The Securities and Exchange Commission issued an alert about the influx of SPACs involved with celebrities, “from movie stars to professional athletes.”
“It is never a good idea to invest in a SPAC just because someone famous sponsors or invests in it or says it is a good investment,” the agency wrote.
SPACs, also called “blank check companies,” raise money from investors with the purpose of acquiring a private company in a specific sector and taking it public. SPACs have exploded in popularity over the last year and become quite trendy among athlete investors, along with many other sports figures and entities.
- A-Rod, Colin Kaepernick, Serena Williams, and Steph Curry have all recently gotten into the SPAC game.
- Fitness company Beachbody agreed to go public in February through a merger with a SPAC advised by Shaq.
- Houston Rockets owner Tilman Fertitta will take Fertitta Entertainment public through a $6.6 billion merger with FAST Acquisition.

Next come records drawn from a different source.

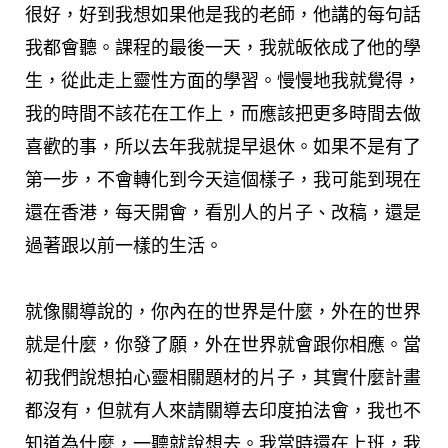
很好，好到我想如果他是我的老師，他講的每句話
我都會聽。課程的最後一天，我就皈依成了他的學
生，從此走上靈性方面的學習。慢慢地我就覺得，
我的時間不該花在工作上，而應該把更多時間去做
喜歡的事，所以去年我就提早退休。如果不是有了
第一步，不會轉化到今天這個樣子，我可能到現在
還在香港，每天開會，看別人的片子、改稿，還是
過著跟以前一樣的生活。
就像關導說的，你內在的世界是什麼，外在的世界
就是什麼，你發了願，外在世界就會跟你相應。當
初我們說想拍心靈相關題材的片子，其實什麼計畫
都沒有，但就有人來請關導去印度拍法會，我也不
知道為什麼，一聽就說想去。我當時還在上班，我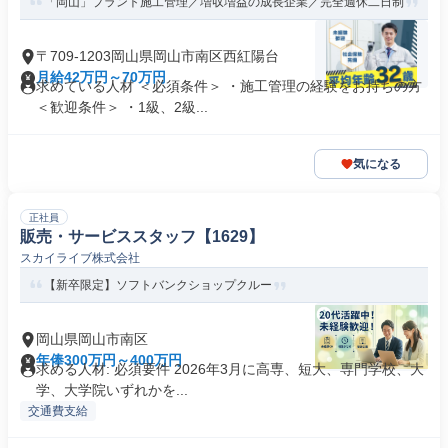
「岡山」プラント施工管理／増収増益の成長企業／完全週休二日制
〒709-1203岡山県岡山市南区西紅陽台
月給42万円～70万円
求めている人材 ＜必須条件＞ ・施工管理の経験をお持ちの方
＜歓迎条件＞ ・1級、2級...
気になる
正社員
販売・サービススタッフ【1629】
スカイライブ株式会社
【新卒限定】ソフトバンクショップクルー
岡山県岡山市南区
年俸300万円～400万円
求める人材: 必須要件 2026年3月に高専、短大、専門学校、大
学、大学院いずれかを...
交通費支給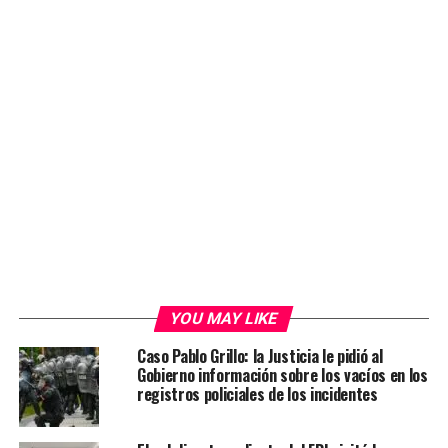
YOU MAY LIKE
Caso Pablo Grillo: la Justicia le pidió al
Gobierno información sobre los vacíos en los
registros policiales de los incidentes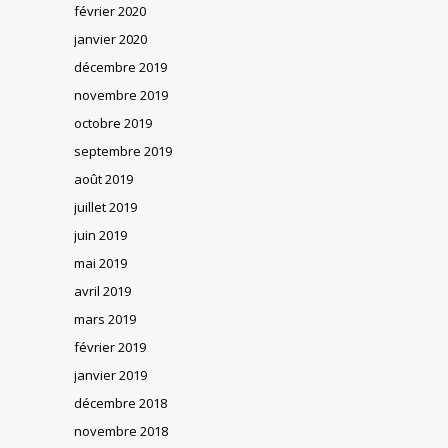
février 2020
janvier 2020
décembre 2019
novembre 2019
octobre 2019
septembre 2019
août 2019
juillet 2019
juin 2019
mai 2019
avril 2019
mars 2019
février 2019
janvier 2019
décembre 2018
novembre 2018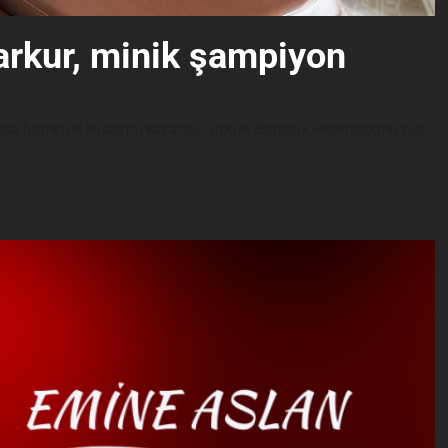
arkur, minik şampiyon
nda birincilik kupasını kazandı Türkiye Binicilik Federasyonu’nun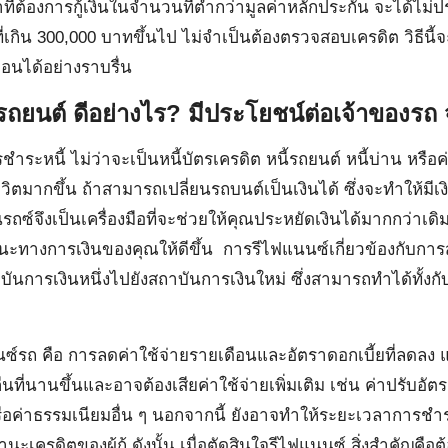
าที่ต้องการกู้เงินในจำนวนที่ต่ำกว่ามูลค่าหลักประกัน จะได้ไม
ี่เกิน 300,000 บาทขึ้นไป ไม่จำเป็นต้องตรวจสอบเครดิต วิธีนี้จะ
ตอนได้อย่างราบรื่น
ถยนต์ ดีอย่างไร? มีประโยชน์ต่อเจ้าของรถ
ระหนี้ ไม่ว่าจะเป็นหนี้บัตรเครดิต หนี้รถยนต์ หนี้บ่าน หรือค่
ิตมากขึ้น ถ้าสามารถเปลี่ยนรถบนต์เป็นเงินได้ ซึ่งจะทำให้มีเง
ซ์จึงเป็นเครื่องมือที่จะช่วยให้คุณประหยัดเงินได้มากกว่าเดิม
นะทางการเงินของคุณให้ดีขึ้น การรีไฟแนนซ์เกี่ยวข้องกับการสม
สถาบันการเงินหนึ่งไปยังสถาบันการเงินใหม่ ซึ่งสามารถทำได้ทั้
์รถ คือ การลดค่าใช้จ่ายรายเดือนและอัตราดอกเบี้ยที่ลดลง แต่ก
ี่นานขึ้นและอาจต้องเสียค่าใช้จ่ายเพิ่มเติม เช่น ค่าปรับอัตร
หรือค่าธรรมเนียมอื่น ๆ นอกจากนี้ ยังอาจทำให้ระยะเวลาการ
นะเครดิตของผู้กู้ ดังนั้น เมื่อตัดสินใจรีไฟแนนซ์ สิ่งสำคัญคื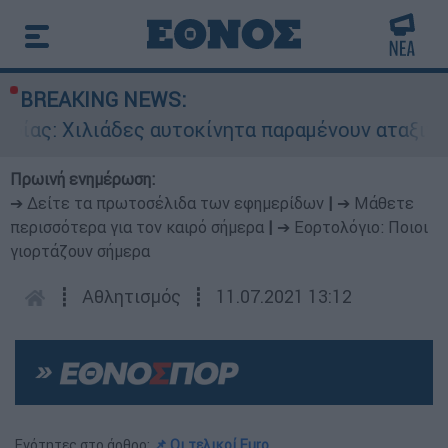
BREAKING NEWS:
ιλιάδες αυτοκίνητα παραμένουν αταξινόμητα - Λ
Πρωινή ενημέρωση:
➔ Δείτε τα πρωτοσέλιδα των εφημερίδων
|
➔ Μάθετε
περισσότερα για τον καιρό σήμερα
|
➔ Εορτολόγιο: Ποιοι
γιορτάζουν σήμερα
┋
Αθλητισμός
┋
11.07.2021 13:12
Ενότητες στο άρθρο:
📌 Οι τελικοί Euro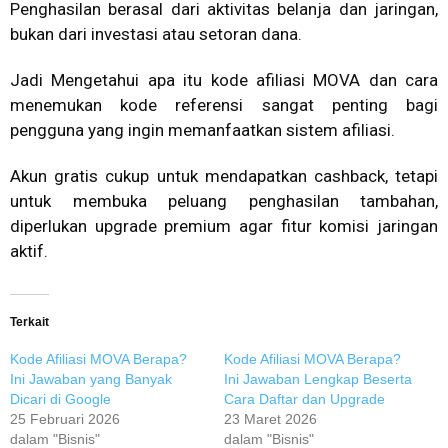
Penghasilan berasal dari aktivitas belanja dan jaringan,
bukan dari investasi atau setoran dana.
Jadi Mengetahui apa itu kode afiliasi MOVA dan cara
menemukan kode referensi sangat penting bagi
pengguna yang ingin memanfaatkan sistem afiliasi.
Akun gratis cukup untuk mendapatkan cashback, tetapi
untuk membuka peluang penghasilan tambahan,
diperlukan upgrade premium agar fitur komisi jaringan
aktif.
Terkait
Kode Afiliasi MOVA Berapa?
Kode Afiliasi MOVA Berapa?
Ini Jawaban yang Banyak
Ini Jawaban Lengkap Beserta
Dicari di Google
Cara Daftar dan Upgrade
25 Februari 2026
23 Maret 2026
dalam "Bisnis"
dalam "Bisnis"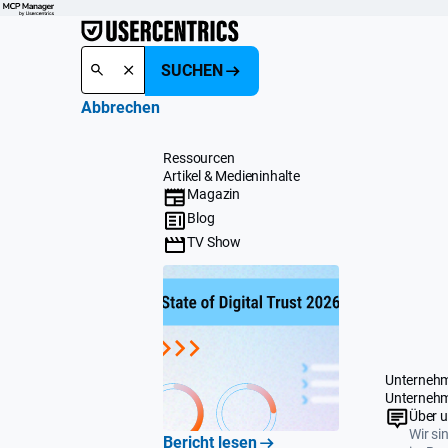
SUCHEN
Abbrechen
Ressourcen
Artikel & Medieninhalte
Magazin
Blog
TV Show
Unterneh
Unterneh
Über 
Wir si
Bericht lesen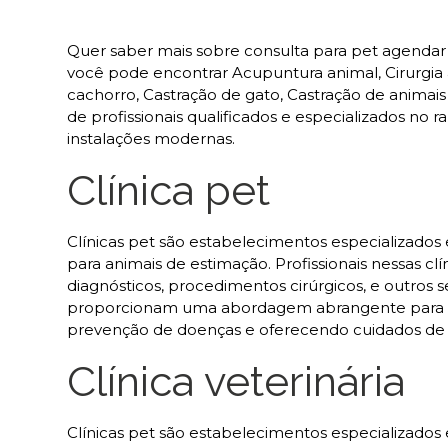
Quer saber mais sobre consulta para pet agendar J
você pode encontrar Acupuntura animal, Cirurgia an
cachorro, Castração de gato, Castração de animais 
de profissionais qualificados e especializados n
instalações modernas.
Clínica pet
Clínicas pet são estabelecimentos especializado
para animais de estimação. Profissionais nessas clí
diagnósticos, procedimentos cirúrgicos, e outros s
proporcionam uma abordagem abrangente para at
prevenção de doenças e oferecendo cuidados de 
Clínica veterinária
Clínicas pet são estabelecimentos especializado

- RedBird Capital and famed Oakland A’s executive Billy Beane created RedBall Acquisition to acquire a professional sports franchise.
- Atlanta Braves and Formula One owner Liberty Media’s new SPAC raised $500 million in its January IPO.
With the popularity of blank check companies comes increased scrutiny. An analysis by the Harvard Law School of Corporate Governance concluded that, “When commentators say SPACs are a cheap way to go public, they are right, but only because SPAC investors are bearing the cost, which is an unsustainable situation.”
The first two months of 2021 were the largest ever for SPACs, with $24.4 billion and $33.4 billion in issuances in January and February respectively, according to Bloomberg.